[Stored data entries]
[Start of Attachment]

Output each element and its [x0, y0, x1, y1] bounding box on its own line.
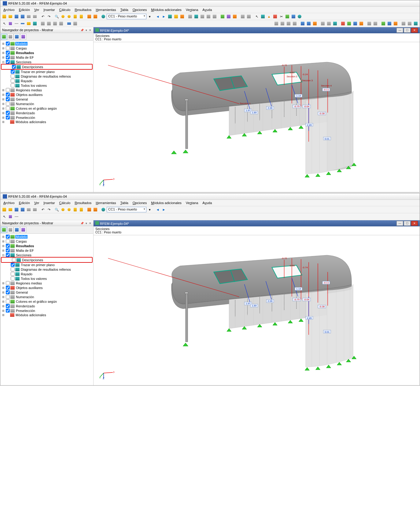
tree-diagramas[interactable]: Diagramas de resultados rellenos	[1, 267, 93, 272]
menu-insertar[interactable]: Insertar	[42, 7, 57, 12]
loadcase-combo[interactable]: CC1 - Peso muerto	[107, 14, 146, 19]
saveall-icon[interactable]	[20, 207, 25, 212]
member-icon[interactable]	[20, 21, 25, 26]
color-c-icon[interactable]	[352, 21, 358, 26]
saveall-icon[interactable]	[20, 14, 25, 19]
loadcase-combo[interactable]: CC1 - Peso muerto	[107, 207, 146, 212]
chk-colores[interactable]	[6, 106, 10, 110]
grid-icon[interactable]	[87, 14, 92, 19]
cross-icon[interactable]	[260, 14, 266, 19]
chk-num[interactable]	[6, 102, 10, 106]
node-icon[interactable]	[8, 21, 13, 26]
open-icon[interactable]	[8, 207, 13, 212]
nav-tab-results[interactable]	[20, 227, 26, 233]
snap-a-icon[interactable]	[401, 21, 406, 26]
pointer-icon[interactable]: ↖	[2, 21, 7, 26]
filter-a-icon[interactable]	[320, 21, 326, 26]
nav-tab-results[interactable]	[20, 34, 26, 40]
menu-tabla[interactable]: Tabla	[118, 7, 130, 12]
chk-malla[interactable]	[6, 55, 10, 59]
tree-modulos-add[interactable]: ⊞Módulos adicionales	[1, 313, 93, 317]
print-icon[interactable]	[26, 14, 31, 19]
tree-regiones[interactable]: ⊞Regiones medias	[1, 281, 93, 285]
doc-close-button[interactable]: ✕	[411, 28, 418, 33]
chk-presel[interactable]	[6, 115, 10, 119]
module-c-icon[interactable]	[232, 14, 238, 19]
view-side-icon[interactable]	[292, 21, 297, 26]
nav-dropdown-icon[interactable]: ▾	[86, 222, 87, 225]
move-icon[interactable]	[40, 21, 46, 26]
menu-resultados[interactable]: Resultados	[73, 7, 93, 12]
tree-rayado[interactable]: Rayado	[1, 272, 93, 276]
scissors-icon[interactable]: ✂	[278, 14, 284, 19]
save-icon[interactable]	[14, 14, 19, 19]
tree-cargas[interactable]: ⊞Cargas	[1, 46, 93, 50]
menu-resultados[interactable]: Resultados	[73, 200, 93, 205]
find-icon[interactable]	[66, 207, 72, 212]
result-a-icon[interactable]	[187, 14, 193, 19]
tree-modulos-add[interactable]: ⊞Módulos adicionales	[1, 120, 93, 124]
render-shade-icon[interactable]	[312, 21, 318, 26]
doc-close-button[interactable]: ✕	[411, 221, 418, 226]
nav-close-icon[interactable]: ✕	[89, 29, 91, 32]
next-icon[interactable]: ►	[161, 14, 167, 19]
tree-resultados[interactable]: ⊞Resultados	[1, 244, 93, 248]
tree-numeracion[interactable]: ⊞Numeración	[1, 101, 93, 106]
prev-icon[interactable]: ◄	[155, 207, 160, 212]
tree-todos-valores[interactable]: Todos los valores	[1, 276, 93, 281]
cube-icon[interactable]	[291, 14, 296, 19]
chk-general[interactable]	[6, 97, 10, 101]
calc-icon[interactable]	[173, 14, 179, 19]
tree-secciones[interactable]: ⊟Secciones	[1, 253, 93, 257]
flag-orange-icon[interactable]	[393, 21, 398, 26]
doc-min-button[interactable]: —	[396, 221, 403, 226]
menu-edicion[interactable]: Edición	[17, 7, 32, 12]
tree-numeracion[interactable]: ⊞Numeración	[1, 295, 93, 299]
combo-dd-icon[interactable]: ▾	[147, 14, 153, 19]
nav-pin-icon[interactable]: 📌	[80, 222, 84, 225]
tree-diagramas[interactable]: Diagramas de resultados rellenos	[1, 74, 93, 79]
chk-modelo[interactable]	[6, 42, 10, 46]
result-e-icon[interactable]	[212, 14, 217, 19]
flag-blue-icon[interactable]	[387, 21, 392, 26]
tree-secciones[interactable]: ⊟Secciones	[1, 60, 93, 64]
new-icon[interactable]	[2, 207, 7, 212]
menu-archivo[interactable]: Archivo	[2, 200, 17, 205]
color-d-icon[interactable]	[359, 21, 364, 26]
menu-opciones[interactable]: Opciones	[131, 200, 149, 205]
grid2-icon[interactable]	[93, 14, 98, 19]
doc-max-button[interactable]: ☐	[404, 28, 411, 33]
menu-ventana[interactable]: Ventana	[184, 200, 200, 205]
text-icon[interactable]	[72, 21, 78, 26]
paste-icon[interactable]	[72, 14, 78, 19]
menu-ver[interactable]: Ver	[32, 7, 41, 12]
nav-tab-display[interactable]	[1, 34, 7, 40]
module-b-icon[interactable]	[226, 14, 231, 19]
undo-icon[interactable]: ↶	[40, 207, 46, 212]
chk-diagramas[interactable]	[11, 74, 15, 78]
redo-icon[interactable]: ↷	[46, 14, 52, 19]
printer-icon[interactable]	[32, 207, 38, 212]
axis-icon[interactable]	[272, 14, 278, 19]
tree-resultados[interactable]: ⊞Resultados	[1, 50, 93, 55]
chk-cargas[interactable]	[6, 46, 10, 50]
shield-icon[interactable]	[285, 14, 290, 19]
copy-icon[interactable]	[79, 14, 84, 19]
rotate-icon[interactable]	[46, 21, 52, 26]
chk-todosval[interactable]	[11, 83, 15, 87]
nav-pin-icon[interactable]: 📌	[80, 29, 84, 32]
tree-rayado[interactable]: Rayado	[1, 79, 93, 83]
nav-tab-views[interactable]	[14, 227, 20, 233]
extra-b-icon[interactable]	[373, 21, 378, 26]
tree-malla[interactable]: ⊞Malla de EF	[1, 248, 93, 253]
doc-min-button[interactable]: —	[396, 28, 403, 33]
combo-dd-icon[interactable]: ▾	[147, 207, 153, 212]
menu-tabla[interactable]: Tabla	[118, 200, 130, 205]
tree-todos-valores[interactable]: Todos los valores	[1, 83, 93, 88]
doc-max-button[interactable]: ☐	[404, 221, 411, 226]
mirror-icon[interactable]	[52, 21, 58, 26]
paste-icon[interactable]	[72, 207, 78, 212]
result-c-icon[interactable]	[200, 14, 205, 19]
find-icon[interactable]	[66, 14, 72, 19]
menu-archivo[interactable]: Archivo	[2, 7, 17, 12]
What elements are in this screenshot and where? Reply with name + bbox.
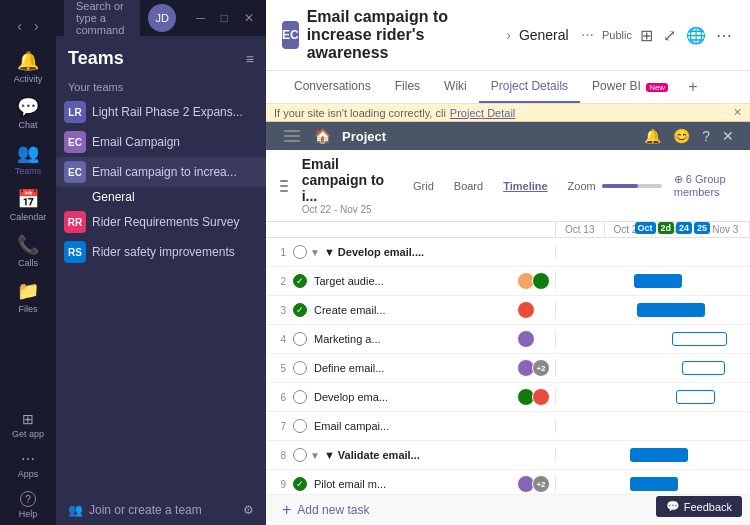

[End of Attachment]

--- TASK DIRECTIONS ---
Make an exact copy of every entry above, but keep the pictures out of it.

--- WORKED SOLUTION ---
Output each element and its [x0, y0, x1, y1] bounding box on its own line.
tree-diagramas[interactable]: Diagramas de resultados rellenos	[1, 267, 93, 272]
menu-insertar[interactable]: Insertar	[42, 7, 57, 12]
loadcase-combo[interactable]: CC1 - Peso muerto	[107, 14, 146, 19]
saveall-icon[interactable]	[20, 207, 25, 212]
member-icon[interactable]	[20, 21, 25, 26]
color-c-icon[interactable]	[352, 21, 358, 26]
saveall-icon[interactable]	[20, 14, 25, 19]
loadcase-combo[interactable]: CC1 - Peso muerto	[107, 207, 146, 212]
chk-colores[interactable]	[6, 106, 10, 110]
grid-icon[interactable]	[87, 14, 92, 19]
cross-icon[interactable]	[260, 14, 266, 19]
chk-num[interactable]	[6, 102, 10, 106]
node-icon[interactable]	[8, 21, 13, 26]
open-icon[interactable]	[8, 207, 13, 212]
nav-tab-results[interactable]	[20, 227, 26, 233]
snap-a-icon[interactable]	[401, 21, 406, 26]
pointer-icon[interactable]: ↖	[2, 21, 7, 26]
filter-a-icon[interactable]	[320, 21, 326, 26]
nav-tab-results[interactable]	[20, 34, 26, 40]
menu-tabla[interactable]: Tabla	[118, 7, 130, 12]
chk-malla[interactable]	[6, 55, 10, 59]
tree-modulos-add[interactable]: ⊞Módulos adicionales	[1, 313, 93, 317]
print-icon[interactable]	[26, 14, 31, 19]
tree-regiones[interactable]: ⊞Regiones medias	[1, 281, 93, 285]
doc-close-button[interactable]: ✕	[411, 28, 418, 33]
chk-presel[interactable]	[6, 115, 10, 119]
module-c-icon[interactable]	[232, 14, 238, 19]
view-side-icon[interactable]	[292, 21, 297, 26]
nav-dropdown-icon[interactable]: ▾	[86, 222, 87, 225]
move-icon[interactable]	[40, 21, 46, 26]
menu-resultados[interactable]: Resultados	[73, 7, 93, 12]
tree-rayado[interactable]: Rayado	[1, 272, 93, 276]
scissors-icon[interactable]: ✂	[278, 14, 284, 19]
save-icon[interactable]	[14, 14, 19, 19]
tree-cargas[interactable]: ⊞Cargas	[1, 46, 93, 50]
menu-resultados[interactable]: Resultados	[73, 200, 93, 205]
find-icon[interactable]	[66, 207, 72, 212]
result-a-icon[interactable]	[187, 14, 193, 19]
tree-modulos-add[interactable]: ⊞Módulos adicionales	[1, 120, 93, 124]
render-shade-icon[interactable]	[312, 21, 318, 26]
doc-close-button[interactable]: ✕	[411, 221, 418, 226]
nav-close-icon[interactable]: ✕	[89, 29, 91, 32]
next-icon[interactable]: ►	[161, 14, 167, 19]
tree-resultados[interactable]: ⊞Resultados	[1, 244, 93, 248]
tree-numeracion[interactable]: ⊞Numeración	[1, 101, 93, 106]
prev-icon[interactable]: ◄	[155, 207, 160, 212]
tree-todos-valores[interactable]: Todos los valores	[1, 276, 93, 281]
cube-icon[interactable]	[291, 14, 296, 19]
chk-general[interactable]	[6, 97, 10, 101]
calc-icon[interactable]	[173, 14, 179, 19]
tree-secciones[interactable]: ⊟Secciones	[1, 253, 93, 257]
flag-orange-icon[interactable]	[393, 21, 398, 26]
doc-min-button[interactable]: —	[396, 221, 403, 226]
menu-edicion[interactable]: Edición	[17, 7, 32, 12]
tree-numeracion[interactable]: ⊞Numeración	[1, 295, 93, 299]
combo-dd-icon[interactable]: ▾	[147, 14, 153, 19]
nav-pin-icon[interactable]: 📌	[80, 222, 84, 225]
tree-diagramas[interactable]: Diagramas de resultados rellenos	[1, 74, 93, 79]
chk-modelo[interactable]	[6, 42, 10, 46]
result-e-icon[interactable]	[212, 14, 217, 19]
flag-blue-icon[interactable]	[387, 21, 392, 26]
tree-secciones[interactable]: ⊟Secciones	[1, 60, 93, 64]
new-icon[interactable]	[2, 207, 7, 212]
menu-archivo[interactable]: Archivo	[2, 200, 17, 205]
color-d-icon[interactable]	[359, 21, 364, 26]
menu-opciones[interactable]: Opciones	[131, 200, 149, 205]
grid2-icon[interactable]	[93, 14, 98, 19]
doc-max-button[interactable]: ☐	[404, 28, 411, 33]
menu-ventana[interactable]: Ventana	[184, 200, 200, 205]
text-icon[interactable]	[72, 21, 78, 26]
paste-icon[interactable]	[72, 14, 78, 19]
menu-ver[interactable]: Ver	[32, 7, 41, 12]
nav-tab-display[interactable]	[1, 34, 7, 40]
module-b-icon[interactable]	[226, 14, 231, 19]
undo-icon[interactable]: ↶	[40, 207, 46, 212]
chk-diagramas[interactable]	[11, 74, 15, 78]
redo-icon[interactable]: ↷	[46, 14, 52, 19]
printer-icon[interactable]	[32, 207, 38, 212]
axis-icon[interactable]	[272, 14, 278, 19]
tree-resultados[interactable]: ⊞Resultados	[1, 50, 93, 55]
chk-cargas[interactable]	[6, 46, 10, 50]
shield-icon[interactable]	[285, 14, 290, 19]
copy-icon[interactable]	[79, 14, 84, 19]
rotate-icon[interactable]	[46, 21, 52, 26]
chk-todosval[interactable]	[11, 83, 15, 87]
nav-pin-icon[interactable]: 📌	[80, 29, 84, 32]
tree-rayado[interactable]: Rayado	[1, 79, 93, 83]
nav-tab-views[interactable]	[14, 227, 20, 233]
extra-b-icon[interactable]	[373, 21, 378, 26]
tree-malla[interactable]: ⊞Malla de EF	[1, 248, 93, 253]
doc-min-button[interactable]: —	[396, 28, 403, 33]
combo-dd-icon[interactable]: ▾	[147, 207, 153, 212]
menu-tabla[interactable]: Tabla	[118, 200, 130, 205]
tree-todos-valores[interactable]: Todos los valores	[1, 83, 93, 88]
doc-max-button[interactable]: ☐	[404, 221, 411, 226]
mirror-icon[interactable]	[52, 21, 58, 26]
paste-icon[interactable]	[72, 207, 78, 212]
result-c-icon[interactable]	[200, 14, 205, 19]
find-icon[interactable]	[66, 14, 72, 19]
menu-archivo[interactable]: Archivo	[2, 7, 17, 12]
What elements are in this screenshot and where? Reply with name + bbox.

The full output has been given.